▸ **Exercise**
Could you say how many lines in the records include "hatte"? Please give the number by itself.

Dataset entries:
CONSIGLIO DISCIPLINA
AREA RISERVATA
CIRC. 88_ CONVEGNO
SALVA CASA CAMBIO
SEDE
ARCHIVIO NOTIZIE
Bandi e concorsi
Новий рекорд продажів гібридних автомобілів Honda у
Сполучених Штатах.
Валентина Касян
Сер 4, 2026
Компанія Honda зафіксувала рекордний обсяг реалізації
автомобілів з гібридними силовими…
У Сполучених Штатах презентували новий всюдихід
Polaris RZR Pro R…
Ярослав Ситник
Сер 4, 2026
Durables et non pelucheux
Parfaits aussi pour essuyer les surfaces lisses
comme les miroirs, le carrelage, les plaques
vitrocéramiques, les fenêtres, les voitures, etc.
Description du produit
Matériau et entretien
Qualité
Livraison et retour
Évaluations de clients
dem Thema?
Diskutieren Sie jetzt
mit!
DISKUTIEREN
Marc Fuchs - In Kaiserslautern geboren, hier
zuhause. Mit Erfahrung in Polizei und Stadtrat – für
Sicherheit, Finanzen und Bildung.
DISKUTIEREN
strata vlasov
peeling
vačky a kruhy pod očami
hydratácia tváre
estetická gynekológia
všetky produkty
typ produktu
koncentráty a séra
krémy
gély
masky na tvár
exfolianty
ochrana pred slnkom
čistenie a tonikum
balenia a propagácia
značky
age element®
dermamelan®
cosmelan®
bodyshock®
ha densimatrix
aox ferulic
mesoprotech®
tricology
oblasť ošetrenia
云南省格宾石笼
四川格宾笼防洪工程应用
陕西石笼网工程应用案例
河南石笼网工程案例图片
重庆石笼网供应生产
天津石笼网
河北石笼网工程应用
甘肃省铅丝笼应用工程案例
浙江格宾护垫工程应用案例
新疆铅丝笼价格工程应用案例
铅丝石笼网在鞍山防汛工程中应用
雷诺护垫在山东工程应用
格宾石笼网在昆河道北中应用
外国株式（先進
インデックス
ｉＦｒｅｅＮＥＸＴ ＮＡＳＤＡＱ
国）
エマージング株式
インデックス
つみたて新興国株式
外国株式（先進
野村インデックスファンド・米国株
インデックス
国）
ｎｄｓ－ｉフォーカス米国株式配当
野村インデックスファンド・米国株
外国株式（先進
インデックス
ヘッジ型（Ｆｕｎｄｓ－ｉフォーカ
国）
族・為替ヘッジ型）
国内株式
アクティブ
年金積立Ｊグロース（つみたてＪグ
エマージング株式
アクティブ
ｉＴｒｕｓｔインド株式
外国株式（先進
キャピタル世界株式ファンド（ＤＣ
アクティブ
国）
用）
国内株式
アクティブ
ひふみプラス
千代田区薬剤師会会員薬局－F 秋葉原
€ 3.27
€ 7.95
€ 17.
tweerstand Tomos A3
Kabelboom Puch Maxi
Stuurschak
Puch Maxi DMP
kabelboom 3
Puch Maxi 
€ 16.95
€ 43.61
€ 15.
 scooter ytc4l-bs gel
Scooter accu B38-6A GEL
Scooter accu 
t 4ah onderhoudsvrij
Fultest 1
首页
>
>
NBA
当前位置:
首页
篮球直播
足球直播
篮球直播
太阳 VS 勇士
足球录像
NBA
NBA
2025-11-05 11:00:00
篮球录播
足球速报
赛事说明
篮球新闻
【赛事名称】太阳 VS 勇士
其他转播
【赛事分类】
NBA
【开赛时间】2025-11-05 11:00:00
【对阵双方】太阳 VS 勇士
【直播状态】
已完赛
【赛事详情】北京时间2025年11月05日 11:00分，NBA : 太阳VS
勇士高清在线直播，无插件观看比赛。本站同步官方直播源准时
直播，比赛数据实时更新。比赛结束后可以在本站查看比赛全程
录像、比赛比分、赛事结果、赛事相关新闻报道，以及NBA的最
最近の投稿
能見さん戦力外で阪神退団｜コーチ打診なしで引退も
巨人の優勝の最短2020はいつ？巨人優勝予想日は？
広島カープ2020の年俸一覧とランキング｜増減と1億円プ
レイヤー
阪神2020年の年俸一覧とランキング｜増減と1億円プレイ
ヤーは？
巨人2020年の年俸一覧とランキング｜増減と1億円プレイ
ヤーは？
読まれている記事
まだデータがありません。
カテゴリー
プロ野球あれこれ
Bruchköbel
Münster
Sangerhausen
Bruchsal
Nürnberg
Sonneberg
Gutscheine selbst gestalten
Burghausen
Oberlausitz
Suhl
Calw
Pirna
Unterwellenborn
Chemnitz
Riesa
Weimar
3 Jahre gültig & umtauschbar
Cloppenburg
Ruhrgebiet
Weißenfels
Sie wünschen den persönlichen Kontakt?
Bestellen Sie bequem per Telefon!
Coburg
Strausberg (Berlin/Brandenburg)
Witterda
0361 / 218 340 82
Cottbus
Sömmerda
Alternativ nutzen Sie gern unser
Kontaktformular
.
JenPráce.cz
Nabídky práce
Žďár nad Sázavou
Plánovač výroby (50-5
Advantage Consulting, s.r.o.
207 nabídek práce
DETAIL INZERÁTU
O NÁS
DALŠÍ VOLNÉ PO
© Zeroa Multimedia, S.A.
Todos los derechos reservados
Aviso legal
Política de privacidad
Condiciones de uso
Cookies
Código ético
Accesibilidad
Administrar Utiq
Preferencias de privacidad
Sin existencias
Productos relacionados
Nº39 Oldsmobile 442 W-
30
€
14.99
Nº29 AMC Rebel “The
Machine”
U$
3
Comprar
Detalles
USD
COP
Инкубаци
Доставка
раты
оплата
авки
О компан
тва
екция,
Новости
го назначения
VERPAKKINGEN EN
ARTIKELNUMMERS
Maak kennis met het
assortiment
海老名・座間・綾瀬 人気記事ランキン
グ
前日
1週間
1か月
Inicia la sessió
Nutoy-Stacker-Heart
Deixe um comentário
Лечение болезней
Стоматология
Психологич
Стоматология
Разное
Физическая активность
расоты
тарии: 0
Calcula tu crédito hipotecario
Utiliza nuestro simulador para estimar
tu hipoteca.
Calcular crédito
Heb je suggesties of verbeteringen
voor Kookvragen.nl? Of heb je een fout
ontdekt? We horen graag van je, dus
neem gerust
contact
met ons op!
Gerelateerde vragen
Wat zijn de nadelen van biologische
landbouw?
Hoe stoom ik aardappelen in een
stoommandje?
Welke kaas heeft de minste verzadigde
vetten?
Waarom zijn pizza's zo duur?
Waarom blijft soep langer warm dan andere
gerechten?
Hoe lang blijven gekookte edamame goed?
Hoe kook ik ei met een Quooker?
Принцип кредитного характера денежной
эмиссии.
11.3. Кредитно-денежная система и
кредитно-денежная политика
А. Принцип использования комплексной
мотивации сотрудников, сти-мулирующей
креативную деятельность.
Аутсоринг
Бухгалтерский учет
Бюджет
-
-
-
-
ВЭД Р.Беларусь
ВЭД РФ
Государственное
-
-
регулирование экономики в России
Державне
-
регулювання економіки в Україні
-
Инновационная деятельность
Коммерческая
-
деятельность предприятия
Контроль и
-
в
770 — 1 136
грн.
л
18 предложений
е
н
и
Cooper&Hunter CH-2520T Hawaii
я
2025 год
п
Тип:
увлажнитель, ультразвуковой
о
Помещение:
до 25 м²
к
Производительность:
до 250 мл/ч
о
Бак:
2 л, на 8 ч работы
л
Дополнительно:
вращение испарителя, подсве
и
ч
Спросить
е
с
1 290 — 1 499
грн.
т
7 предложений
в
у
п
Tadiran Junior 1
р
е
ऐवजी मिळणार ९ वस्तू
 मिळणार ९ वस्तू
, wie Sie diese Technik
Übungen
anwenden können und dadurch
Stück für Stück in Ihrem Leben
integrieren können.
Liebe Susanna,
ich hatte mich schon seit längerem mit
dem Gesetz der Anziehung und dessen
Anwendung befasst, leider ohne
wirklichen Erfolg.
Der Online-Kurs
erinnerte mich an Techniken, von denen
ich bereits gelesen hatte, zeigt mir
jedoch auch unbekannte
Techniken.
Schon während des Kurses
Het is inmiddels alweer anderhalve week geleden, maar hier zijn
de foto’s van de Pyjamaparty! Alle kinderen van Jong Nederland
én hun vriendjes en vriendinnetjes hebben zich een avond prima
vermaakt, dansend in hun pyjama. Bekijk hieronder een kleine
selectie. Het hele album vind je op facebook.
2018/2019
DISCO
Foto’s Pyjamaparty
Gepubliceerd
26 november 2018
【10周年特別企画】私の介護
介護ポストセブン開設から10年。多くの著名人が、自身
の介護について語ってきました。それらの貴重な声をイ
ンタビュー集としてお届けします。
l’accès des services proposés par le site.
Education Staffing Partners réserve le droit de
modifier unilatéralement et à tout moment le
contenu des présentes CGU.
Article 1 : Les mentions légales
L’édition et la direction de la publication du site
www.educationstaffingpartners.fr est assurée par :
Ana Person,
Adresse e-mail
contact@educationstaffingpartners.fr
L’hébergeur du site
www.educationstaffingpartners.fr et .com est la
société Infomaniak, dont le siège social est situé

▸ **Your solution**
2